Act Three: Moneyball, Sabermetrics and Retail Labor Standards Analysis

Over the past few weeks, we introduced a series of blog posts (see part one and part two) looking at similarities between the 2011 baseball movie Moneyball and the analytics seen in today’s retail world. In the movie, the main characters Billy Beane (portrayed by Brad Pitt) and Peter Brand (portrayed by Jonah Hill) implement a statistical approach called sabermetrics, which helped Beane and Brand better understand baseball player and team performances. In the first post of the series, we outlined how sabermetrics can help put the right baseball players in the right positions to create team success. In retail, there is a parallel benefit to slotting employees in the right role when customers need them. In the second post, we described how sabermetrics uses past data to forecast future team performance. The same goes for retail; accurate forecasting is paramount to retail success!

In today’s final post of this series, we will describe how similar approaches exist between sabermetrics and retail around how retail leaders utilize what-if technology to examine labor changes. Let’s illustrate with an example. In sabermetrics, one helpful approach is to provide a useful function of the player’s donations to his team. When analyzing player data, coaches and analysts are able to understand the player’s contributions and how they add to or detract from the team’s goals. Given that correlation, general managers can sign or release players with certain characteristics that add or detract from the team’s overall mission. There is a scene in Moneyball where Beane is talking with his scouts about potential players. Beane suggests to the scouts that many average players contribute more to the entire team, making the overall team more valuable. This approach to understanding a given player’s characteristics allowed Beane to understand how that impacted the team as a whole.

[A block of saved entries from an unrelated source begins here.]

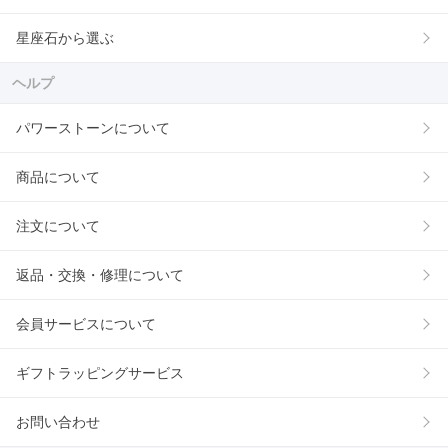
星座石から選ぶ
ヘルプ
パワーストーンについて
商品について
注文について
返品・交換・修理について
会員サービスについて
ギフトラッピングサービス
お問い合わせ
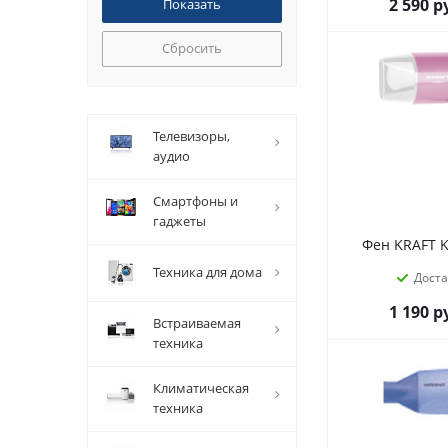
2 590
р
Сбросить
телевизоры,
аудио
смартфоны и
гаджеты
Фен KRAFT 
техника для дома
Дост
1 190
р
встраиваемая
техника
климатическая
техника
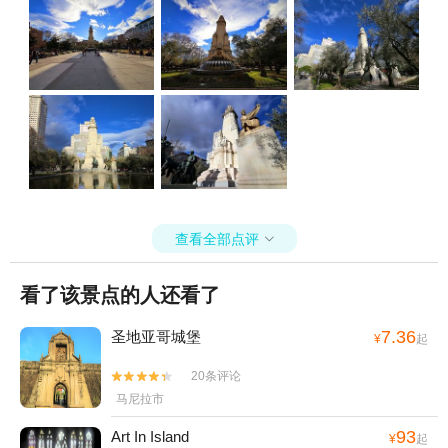
查看全部点评

看了该景点的人还看了
7.36
圣地亚哥城堡
¥
起
20条评论


马尼拉市
93
Art In Island
¥
起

How it plays out in retail

In retail, a similar approach is often used to understand how certain tasks contribute to an entire labor model. Using engineered standards, workforce management teams build labor models from the ground up. This means that the smallest levels of detail (i.e., specific motions within subprocesses of an overall process) are leveraged to build up the larger picture of required labor (i.e., all labor required within a certain department by day.) Having this level of detail allows retailers to make and model changes and see how that impacts the entire model. These modeling environments are often called what-if environments and offer analysts the capacity to determine how one small change would impact the greater whole. In the past, retailers would use their best non-scientific judgement (and previous trial-and-error) to determine these impacts; today, we estimate them with a low degree of error in real time.

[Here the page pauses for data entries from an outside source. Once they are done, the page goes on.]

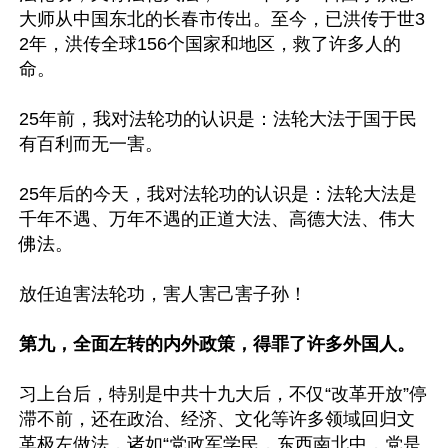
大师从中国东北的长春市传出。至今，已洪传于世3
2年，洪传全球156个国家和地区，救了许多人的
命。

25年前，我对法轮功的认识是：法轮大法于国于民
有百利而无一害。

25年后的今天，我对法轮功的认识是：法轮大法是
千年不遇、万年不遇的正道大法、高德大法、伟大
佛法。

放任迫害法轮功，害人害己害子孙！

第九，全面左转的内外政策，得罪了许多外国人。
习上台后，特别是中共十九大后，不仅“改革开放”停
滞不前，还在政治、经济、文化等许多领域回归文
革极左做法，诸如“党政军学民，东西南北中，党是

As a recent example, we were part of an analysis where the retailer wanted to understand how much labor would be added to their stores if the requirement to spot-sweep the produce floors was increased from four times to eight times a day. Having engineered standards built at a granular level that included a frequency for sweeping floors allowed us to perform this analysis within the same day and report back to the retailer how much labor that would add to the entire labor model. Without a what-if standards analysis tool, this type of analysis would have taken much longer and likely would have been less accurate. This real-time type of analysis allowed the leadership team to make the decision much faster with a higher level of accuracy, while also allowing the workforce management team to quickly move on to further similar analysis on other labor studies.

In summary, having a labor model that is built on the smallest levels of detail provides retailers the ability to understand and model how certain characteristics contribute to the entire labor model. But, like Beane’s approach with the scouts, it’s also important to have a tool that can perform the analytics to provide such analysis. The tool saves time and ultimately money, making technological solutions with what-if capabilities very handy for retailers who want to increase their profits!